According to this protocol, the scheduler of each processor schedules all local task as well as global critical section on a fixed priority basis. It also controls the resources excess according to priority ceiling protocol. When a task uses a global resource, its global critical section executes on its synchronization processor of resource. If global critical section task has lower priority than local task on synchronization processor then local task may delay the completion of global critical section and increases the blocking time of remote task. To avoid this, MPCP schedules all global critical section with higher priorities than local task. If the lower priority is π lower then scheduler schedules the global critical section of a task with priorities πi at priority (πi - π lower ).
For example in a system of task with priorities 1 – 5 , global critical section of a task with priority 5 is scheduled at priority 0 which is higher than 1.
Consider a system with two processor P1 and P2 as shown in fig below.
The job J2, J4, J5 are local to processor P1 which is synchronization processor for resources dotted( R2 ). Dotted is the local resource because it is required by local jobs J2 and J4 only. Job J1 and J3 are local to processor P2 which is synchronization processor for the resource black (R1). Balck is the global resource required by J1, J2 and J3 as shown in timing diagram.

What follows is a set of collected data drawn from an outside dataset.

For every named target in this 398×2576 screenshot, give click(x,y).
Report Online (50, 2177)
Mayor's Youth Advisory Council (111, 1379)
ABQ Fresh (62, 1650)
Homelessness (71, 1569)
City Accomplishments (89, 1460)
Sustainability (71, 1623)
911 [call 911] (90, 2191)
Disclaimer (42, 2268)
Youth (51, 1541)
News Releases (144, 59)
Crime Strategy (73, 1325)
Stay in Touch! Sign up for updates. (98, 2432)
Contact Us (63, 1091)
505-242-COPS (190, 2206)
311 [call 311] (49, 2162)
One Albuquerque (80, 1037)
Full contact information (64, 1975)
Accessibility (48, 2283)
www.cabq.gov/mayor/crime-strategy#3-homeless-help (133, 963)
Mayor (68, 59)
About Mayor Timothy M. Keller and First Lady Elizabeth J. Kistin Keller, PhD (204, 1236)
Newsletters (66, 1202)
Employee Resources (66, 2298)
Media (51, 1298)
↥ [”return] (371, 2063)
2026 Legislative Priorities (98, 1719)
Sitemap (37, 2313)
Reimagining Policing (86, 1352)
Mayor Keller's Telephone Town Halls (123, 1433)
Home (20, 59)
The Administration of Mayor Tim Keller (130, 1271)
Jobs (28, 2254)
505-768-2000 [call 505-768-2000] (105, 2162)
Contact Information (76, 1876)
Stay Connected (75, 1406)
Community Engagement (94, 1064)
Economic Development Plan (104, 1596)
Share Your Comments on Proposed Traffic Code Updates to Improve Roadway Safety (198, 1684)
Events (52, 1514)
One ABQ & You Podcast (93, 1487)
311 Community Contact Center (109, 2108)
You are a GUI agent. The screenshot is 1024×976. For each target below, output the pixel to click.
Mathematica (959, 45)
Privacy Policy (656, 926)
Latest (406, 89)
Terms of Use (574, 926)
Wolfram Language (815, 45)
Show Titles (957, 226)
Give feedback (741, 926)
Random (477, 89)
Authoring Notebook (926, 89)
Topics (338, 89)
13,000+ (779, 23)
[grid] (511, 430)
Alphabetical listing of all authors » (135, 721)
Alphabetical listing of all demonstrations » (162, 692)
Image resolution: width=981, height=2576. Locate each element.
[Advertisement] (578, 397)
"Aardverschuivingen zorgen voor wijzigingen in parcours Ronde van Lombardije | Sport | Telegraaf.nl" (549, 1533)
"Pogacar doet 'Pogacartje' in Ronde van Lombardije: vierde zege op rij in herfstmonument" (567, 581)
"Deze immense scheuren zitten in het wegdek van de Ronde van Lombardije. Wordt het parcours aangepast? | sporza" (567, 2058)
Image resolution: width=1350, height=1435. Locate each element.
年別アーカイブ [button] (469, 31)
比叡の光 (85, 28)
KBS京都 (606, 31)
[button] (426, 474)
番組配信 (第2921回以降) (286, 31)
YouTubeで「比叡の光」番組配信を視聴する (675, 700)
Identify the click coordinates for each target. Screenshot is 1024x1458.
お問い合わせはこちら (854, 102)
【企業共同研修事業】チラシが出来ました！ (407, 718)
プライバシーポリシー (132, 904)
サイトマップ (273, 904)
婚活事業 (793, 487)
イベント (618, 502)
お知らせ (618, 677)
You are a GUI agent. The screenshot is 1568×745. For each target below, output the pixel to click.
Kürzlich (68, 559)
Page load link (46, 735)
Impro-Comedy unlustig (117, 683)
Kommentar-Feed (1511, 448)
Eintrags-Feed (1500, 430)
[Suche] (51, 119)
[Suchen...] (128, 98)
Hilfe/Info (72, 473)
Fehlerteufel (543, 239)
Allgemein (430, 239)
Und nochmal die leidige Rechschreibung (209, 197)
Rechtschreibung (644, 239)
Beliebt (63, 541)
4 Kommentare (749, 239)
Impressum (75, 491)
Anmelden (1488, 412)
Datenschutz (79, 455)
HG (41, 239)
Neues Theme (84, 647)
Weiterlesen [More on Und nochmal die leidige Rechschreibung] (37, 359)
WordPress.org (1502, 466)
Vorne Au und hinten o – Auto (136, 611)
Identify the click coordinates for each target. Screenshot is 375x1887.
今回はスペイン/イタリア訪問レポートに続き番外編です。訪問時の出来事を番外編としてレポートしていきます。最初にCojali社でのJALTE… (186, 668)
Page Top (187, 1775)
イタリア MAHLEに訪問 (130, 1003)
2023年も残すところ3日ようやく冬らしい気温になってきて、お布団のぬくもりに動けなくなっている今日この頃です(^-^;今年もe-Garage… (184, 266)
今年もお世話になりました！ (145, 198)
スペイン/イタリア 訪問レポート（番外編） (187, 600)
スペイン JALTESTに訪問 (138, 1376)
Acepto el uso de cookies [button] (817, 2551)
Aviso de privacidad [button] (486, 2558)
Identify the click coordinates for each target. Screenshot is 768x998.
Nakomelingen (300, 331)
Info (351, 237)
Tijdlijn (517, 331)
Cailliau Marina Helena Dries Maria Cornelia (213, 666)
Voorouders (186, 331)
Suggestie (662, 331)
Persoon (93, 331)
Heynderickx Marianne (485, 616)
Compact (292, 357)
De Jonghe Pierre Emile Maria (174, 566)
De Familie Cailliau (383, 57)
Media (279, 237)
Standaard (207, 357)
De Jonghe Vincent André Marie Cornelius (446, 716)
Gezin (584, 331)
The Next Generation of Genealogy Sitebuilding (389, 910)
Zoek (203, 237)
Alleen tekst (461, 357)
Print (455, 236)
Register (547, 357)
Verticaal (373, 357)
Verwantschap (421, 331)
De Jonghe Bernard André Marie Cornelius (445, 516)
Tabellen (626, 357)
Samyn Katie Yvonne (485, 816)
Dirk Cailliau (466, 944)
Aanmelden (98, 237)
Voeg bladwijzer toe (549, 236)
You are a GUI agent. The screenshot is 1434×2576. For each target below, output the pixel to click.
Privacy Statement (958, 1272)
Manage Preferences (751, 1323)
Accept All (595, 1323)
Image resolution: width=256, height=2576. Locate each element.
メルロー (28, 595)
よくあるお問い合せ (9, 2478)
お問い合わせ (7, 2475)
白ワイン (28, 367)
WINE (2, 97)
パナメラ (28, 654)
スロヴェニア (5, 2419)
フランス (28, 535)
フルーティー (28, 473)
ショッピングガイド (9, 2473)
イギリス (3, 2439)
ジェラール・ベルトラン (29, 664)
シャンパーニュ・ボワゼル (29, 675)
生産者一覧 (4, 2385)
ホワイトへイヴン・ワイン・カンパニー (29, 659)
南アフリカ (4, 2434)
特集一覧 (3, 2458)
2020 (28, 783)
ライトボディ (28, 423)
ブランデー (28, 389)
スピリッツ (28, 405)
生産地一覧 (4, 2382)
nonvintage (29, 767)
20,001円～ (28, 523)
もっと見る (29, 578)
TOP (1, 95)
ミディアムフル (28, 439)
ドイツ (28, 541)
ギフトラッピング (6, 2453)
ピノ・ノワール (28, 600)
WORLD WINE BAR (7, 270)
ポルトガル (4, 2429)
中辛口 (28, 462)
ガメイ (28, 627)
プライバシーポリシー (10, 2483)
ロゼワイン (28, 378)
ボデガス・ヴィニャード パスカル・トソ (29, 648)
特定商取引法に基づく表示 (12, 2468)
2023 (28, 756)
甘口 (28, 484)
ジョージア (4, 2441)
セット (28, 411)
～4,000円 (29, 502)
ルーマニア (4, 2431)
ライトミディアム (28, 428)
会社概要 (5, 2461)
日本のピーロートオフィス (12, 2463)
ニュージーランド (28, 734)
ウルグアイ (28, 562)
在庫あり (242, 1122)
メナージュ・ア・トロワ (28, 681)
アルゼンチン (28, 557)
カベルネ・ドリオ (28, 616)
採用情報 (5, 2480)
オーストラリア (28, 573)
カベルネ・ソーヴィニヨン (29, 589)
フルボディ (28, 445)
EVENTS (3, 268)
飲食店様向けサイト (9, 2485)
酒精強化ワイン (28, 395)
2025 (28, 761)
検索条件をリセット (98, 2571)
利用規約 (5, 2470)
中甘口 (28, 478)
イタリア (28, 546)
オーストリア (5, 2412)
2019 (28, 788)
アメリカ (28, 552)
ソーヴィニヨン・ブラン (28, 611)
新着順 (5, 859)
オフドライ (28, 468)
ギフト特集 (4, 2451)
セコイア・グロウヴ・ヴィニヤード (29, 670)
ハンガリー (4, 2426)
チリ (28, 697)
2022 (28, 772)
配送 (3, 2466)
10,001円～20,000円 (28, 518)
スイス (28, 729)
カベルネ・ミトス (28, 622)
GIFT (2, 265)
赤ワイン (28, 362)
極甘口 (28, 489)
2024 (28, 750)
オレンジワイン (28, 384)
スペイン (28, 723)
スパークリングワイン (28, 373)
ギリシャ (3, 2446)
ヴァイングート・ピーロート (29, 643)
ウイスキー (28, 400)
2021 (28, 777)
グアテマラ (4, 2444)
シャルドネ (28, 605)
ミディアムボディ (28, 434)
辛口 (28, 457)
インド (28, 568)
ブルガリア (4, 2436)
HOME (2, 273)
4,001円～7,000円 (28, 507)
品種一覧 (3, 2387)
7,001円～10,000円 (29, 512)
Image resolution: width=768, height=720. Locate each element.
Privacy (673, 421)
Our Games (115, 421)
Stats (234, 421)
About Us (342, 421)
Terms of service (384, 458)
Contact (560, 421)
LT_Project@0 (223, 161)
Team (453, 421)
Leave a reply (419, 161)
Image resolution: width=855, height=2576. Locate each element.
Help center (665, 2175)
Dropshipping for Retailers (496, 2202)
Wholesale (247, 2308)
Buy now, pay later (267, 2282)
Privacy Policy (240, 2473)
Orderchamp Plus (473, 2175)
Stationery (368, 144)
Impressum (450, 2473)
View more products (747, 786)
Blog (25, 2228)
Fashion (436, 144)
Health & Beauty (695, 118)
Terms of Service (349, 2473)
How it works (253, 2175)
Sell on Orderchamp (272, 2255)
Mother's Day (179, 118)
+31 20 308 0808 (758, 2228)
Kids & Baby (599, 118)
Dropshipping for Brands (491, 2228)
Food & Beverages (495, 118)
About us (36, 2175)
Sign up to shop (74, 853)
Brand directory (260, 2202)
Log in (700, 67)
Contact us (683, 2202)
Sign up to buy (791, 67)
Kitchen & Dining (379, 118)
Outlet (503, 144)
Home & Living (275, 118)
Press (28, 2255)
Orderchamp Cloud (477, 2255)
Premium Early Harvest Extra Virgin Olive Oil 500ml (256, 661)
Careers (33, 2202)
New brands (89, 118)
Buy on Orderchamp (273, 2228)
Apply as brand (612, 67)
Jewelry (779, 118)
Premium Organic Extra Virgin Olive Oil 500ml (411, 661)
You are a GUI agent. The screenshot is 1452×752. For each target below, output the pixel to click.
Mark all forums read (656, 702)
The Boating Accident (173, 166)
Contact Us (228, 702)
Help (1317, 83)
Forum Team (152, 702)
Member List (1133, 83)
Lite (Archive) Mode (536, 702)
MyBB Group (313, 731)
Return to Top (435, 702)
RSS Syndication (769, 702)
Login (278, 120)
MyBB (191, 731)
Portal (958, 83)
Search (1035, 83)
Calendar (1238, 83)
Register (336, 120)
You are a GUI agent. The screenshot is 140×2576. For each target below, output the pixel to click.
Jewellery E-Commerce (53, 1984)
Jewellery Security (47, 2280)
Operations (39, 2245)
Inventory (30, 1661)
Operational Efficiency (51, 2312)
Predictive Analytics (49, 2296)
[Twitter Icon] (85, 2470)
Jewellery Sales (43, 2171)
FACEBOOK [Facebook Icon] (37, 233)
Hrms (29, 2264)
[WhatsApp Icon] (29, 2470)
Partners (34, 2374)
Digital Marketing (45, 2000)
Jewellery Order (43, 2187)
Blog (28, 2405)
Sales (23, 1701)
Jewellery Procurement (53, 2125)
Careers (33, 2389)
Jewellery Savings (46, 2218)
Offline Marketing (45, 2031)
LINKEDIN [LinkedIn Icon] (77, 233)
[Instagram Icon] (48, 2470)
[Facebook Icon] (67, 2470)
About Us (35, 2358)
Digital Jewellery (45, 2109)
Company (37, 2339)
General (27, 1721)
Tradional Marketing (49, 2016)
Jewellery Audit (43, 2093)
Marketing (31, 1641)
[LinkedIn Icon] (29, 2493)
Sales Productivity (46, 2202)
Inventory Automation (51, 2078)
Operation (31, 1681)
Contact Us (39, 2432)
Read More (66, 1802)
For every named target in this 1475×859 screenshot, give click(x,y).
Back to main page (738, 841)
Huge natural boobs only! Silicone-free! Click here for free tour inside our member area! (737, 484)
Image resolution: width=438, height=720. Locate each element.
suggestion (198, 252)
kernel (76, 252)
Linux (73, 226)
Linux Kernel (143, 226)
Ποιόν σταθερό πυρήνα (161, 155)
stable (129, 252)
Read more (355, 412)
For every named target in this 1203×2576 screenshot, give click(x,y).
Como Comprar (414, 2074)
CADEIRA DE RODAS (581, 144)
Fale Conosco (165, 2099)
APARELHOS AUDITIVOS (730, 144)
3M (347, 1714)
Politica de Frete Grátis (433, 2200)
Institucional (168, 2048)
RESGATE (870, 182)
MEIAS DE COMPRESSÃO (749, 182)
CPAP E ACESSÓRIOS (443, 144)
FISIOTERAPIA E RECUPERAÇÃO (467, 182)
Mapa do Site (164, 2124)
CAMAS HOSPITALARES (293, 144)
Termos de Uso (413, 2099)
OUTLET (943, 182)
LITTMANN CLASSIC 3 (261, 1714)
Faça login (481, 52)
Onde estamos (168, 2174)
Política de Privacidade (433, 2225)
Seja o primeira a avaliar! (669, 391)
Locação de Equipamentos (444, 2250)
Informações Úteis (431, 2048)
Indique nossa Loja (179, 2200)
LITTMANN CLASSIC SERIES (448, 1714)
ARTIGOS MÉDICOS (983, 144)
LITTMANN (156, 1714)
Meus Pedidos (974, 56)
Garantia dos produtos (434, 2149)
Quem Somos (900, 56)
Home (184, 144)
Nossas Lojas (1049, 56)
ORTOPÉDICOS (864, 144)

In the example, J2 is directly blocked by J4 when J2 requests dotted at time 4 and J1 is directly blocked by J3 at time 3 when it needs black. The execution of global critical section may be delayed by global critical section of other jobs on synchronization processor. For example, the global critical section of job J2 on P2 is delayed by global critical section of higher priority job J1 in time interval 6 to 11. This is called blocking time of J2.
At time 11, J1 exits from global critical section and its priority becomes lower than priority of global section of J2 i.e. priority of J1 is 1 and priority of J2 = 2- 5 = -3 which is higher than J1. As the result J2 preempts J1 on processor in the interval (11, 12]. The total delay suffered by a job due to preemption by global critical section of lower priority job is a considered as blocking time.
A job may be delayed by a local higher priority job whose execution is suspended on the local processor when higher priority jobs executes on a remote processor. This time is also considered as a blocking time in multiprocessor system. For example J2 is suspended at time 7 and it is still not completed in the time interval (13, 14) and J5 released at 13 cannot start until time 14.